Is Club Drug, Esketamine, Answer For Treatment-Resistant Depression?

Is Club Drug, Esketamine, Answer For Treatment-Resistant Depression?
Is Club Drug, Esketamine, Answer For Treatment-Resistant Depression?

With many people suffering from depression not responding to antidepressants despite trying several, there is a critical need for therapies that can treat what is known as treatment-resistant depression. Although it might sound unusual, a medication derived from what is best known as a party drug might just be what millions of people have been looking for.

The drug, esketamine, is closely related to ketamine, a legal anesthetic used in both humans and animals, though it is most popularly known as a party drug due to its hallucinogenic effects. Johnson & Johnson’s Janssen division developed esketamine, which is designed as a nasal spray. The company says the drug is a fast-acting therapy for treatment-resistant depression. While traditional antidepressants can take weeks or months to have any positive effect – if any at all – many people who have taken esketamine report feeling better within a matter of hours.
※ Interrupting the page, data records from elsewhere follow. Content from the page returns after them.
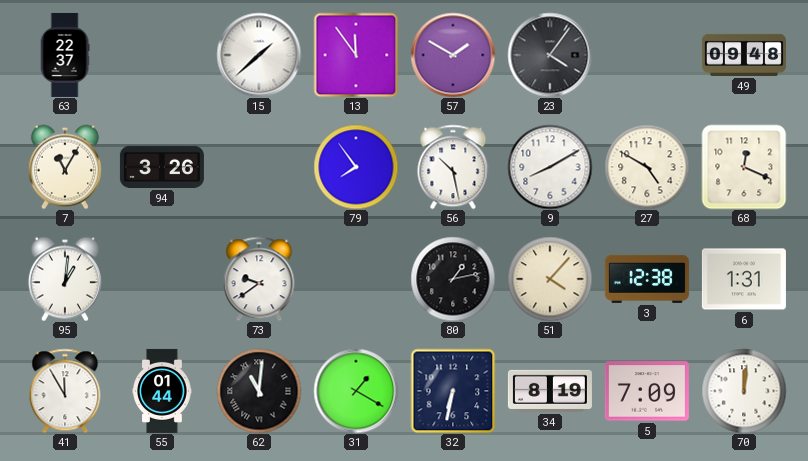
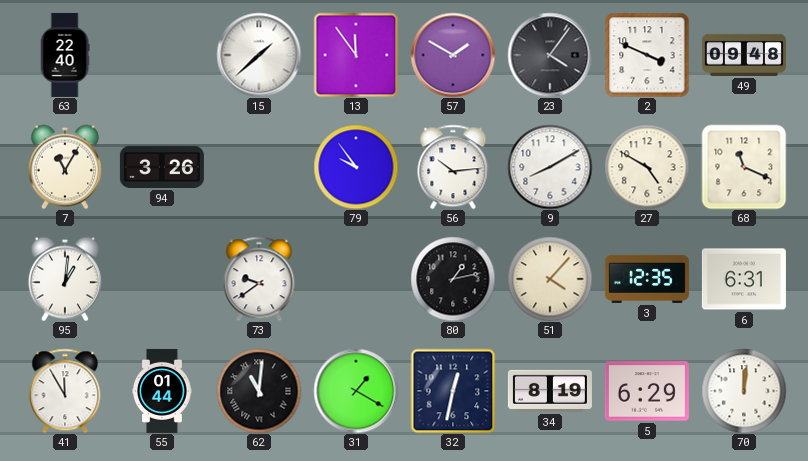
63: 22:37 -> 22:40
2: none -> 3:49
79: 7:54 -> 9:54
56: 10:28 -> 10:14
68: 12:19 -> 11:19
3: 12:38 -> 12:35
6: 1:31 -> 6:31
32: 6:32 -> 12:32
5: 7:09 -> 6:29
To me, there is an essential need for a drug like esketamine. About one-third of adults with major depression don’t respond to antidepressants. Given that major depression affects more than 16 million adult Americans – about 6.7% of the US population 18 and older – each year, that’s more than 5 million people who could benefit from esketamine.

As we previously reported in MedShadow, there are plenty of clinics that have popped up across the country offering straight ketamine infusions. The infusions are not cheap, and their efficacy is debatable.

An FDA advisory committee will discuss esketamine at a meeting today, and their decision could well determine if esketamine will ever hit the market. While the FDA is not bound by an advisory committee vote, it usually follows their guidance in making approval decisions.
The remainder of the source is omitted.